Can't, it generates huge IO spikes.
But....
Few hours ago i manually started vacuum verbose on pg_attribute, now its finished and i have some outputs:
INFO: "pg_attribute": found 554728466 removable, 212058 nonremovable row versions in 44550921 out of 49326696 pages
DETAIL: 178215 dead row versions cannot be removed yet.
There were 53479 unused item pointers.
0 pages are entirely empty.
CPU 1097.53s/1949.50u sec elapsed 6337.86 sec.
Query returned successfully with no result in 01:47:3626 hours.
what do you think?
select count(*) on pg_attribute returns:
158340 rows
So as i understand vacuum full will create new pg_attribute and will wrote those amount of "valid" rows, but still it will scan 300GB old table?

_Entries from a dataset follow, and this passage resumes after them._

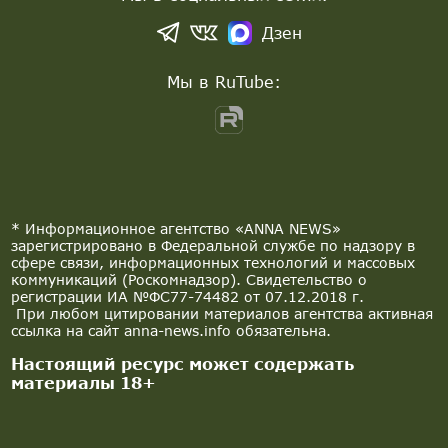
Дзен
Мы в RuTube:
* Информационное агентство «ANNA NEWS»
зарегистрировано в Федеральной службе по надзору в
сфере связи, информационных технологий и массовых
коммуникаций (Роскомнадзор). Свидетельство о
регистрации ИА №ФС77-74482 от 07.12.2018 г.
При любом цитировании материалов агентства активная
ссылка на сайт anna-news.info обязательна.
Настоящий ресурс может содержать
материалы 18+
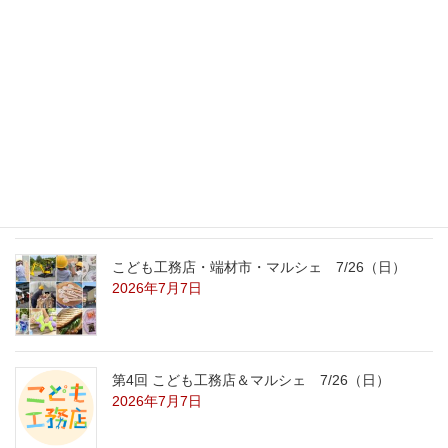
外の暑さを忘れる【平屋の完成見学会】
8/22（土）8/23（日）
2026年7月31日
こども工務店レポート
2026年7月29日
こども工務店・端材市・マルシェ 7/26（日）
2026年7月7日
第4回 こども工務店＆マルシェ 7/26（日）
2026年7月7日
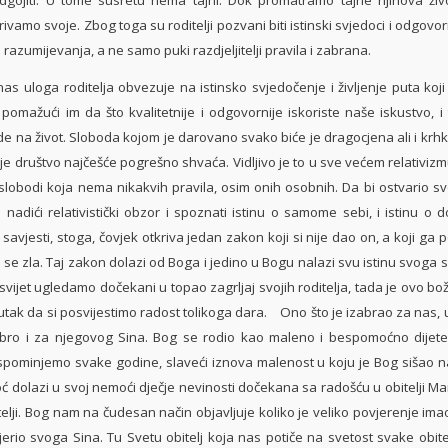
ivamo svoje. Zbog toga su roditelji pozvani biti istinski svjedoci i odgovorn
i razumijevanja, a ne samo puki razdjeljitelji pravila i zabrana.
oga roditelja obvezuje na istinsko svjedočenje i življenje puta koj
, pomažući im da što kvalitetnije i odgovornije iskoriste naše iskustvo, i
e na život. Sloboda kojom je darovano svako biće je dragocjena ali i krhk
e društvo najčešće pogrešno shvaća. Vidljivo je to u sve većem relativiz
slobodi koja nema nikakvih pravila, osim onih osobnih. Da bi ostvario sv
nadići relativistički obzor i spoznati istinu o samome sebi, i istinu o d
 savjesti, stoga, čovjek otkriva jedan zakon koji si nije dao on, a koji ga p
i se zla. Taj zakon dolazi od Boga i jedino u Bogu nalazi svu istinu svoga s
svijet ugledamo dočekani u topao zagrljaj svojih roditelja, tada je ovo bo
nutak da si posvijestimo radost tolikoga dara. Ono što je izabrao za nas, 
bro i za njegovog Sina. Bog se rodio kao maleno i bespomoćno dijete
spominjemo svake godine, slaveći iznova malenost u koju je Bog sišao na 
 dolazi u svoj nemoći dječje nevinosti dočekana sa radošću u obitelji Mari
telji. Bog nam na čudesan način objavljuje koliko je veliko povjerenje imao 
vjerio svoga Sina. Tu Svetu obitelj koja nas potiče na svetost svake obite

So estimate will be even ~same compering with regular vacuum?
2018-03-26 17:17 GMT+03:00 hubert depesz lubaczewski <depesz@xxxxxxxxxx>:
On Mon, Mar 26, 2018 at 05:15:14PM +0300, Artem Tomyuk wrote:
> For now pg_attribute bloated to 300GB in size, and we have only 260GB's of
> free space on disk.
> In normal situation pg_attribute takes 50mb in size for our DB...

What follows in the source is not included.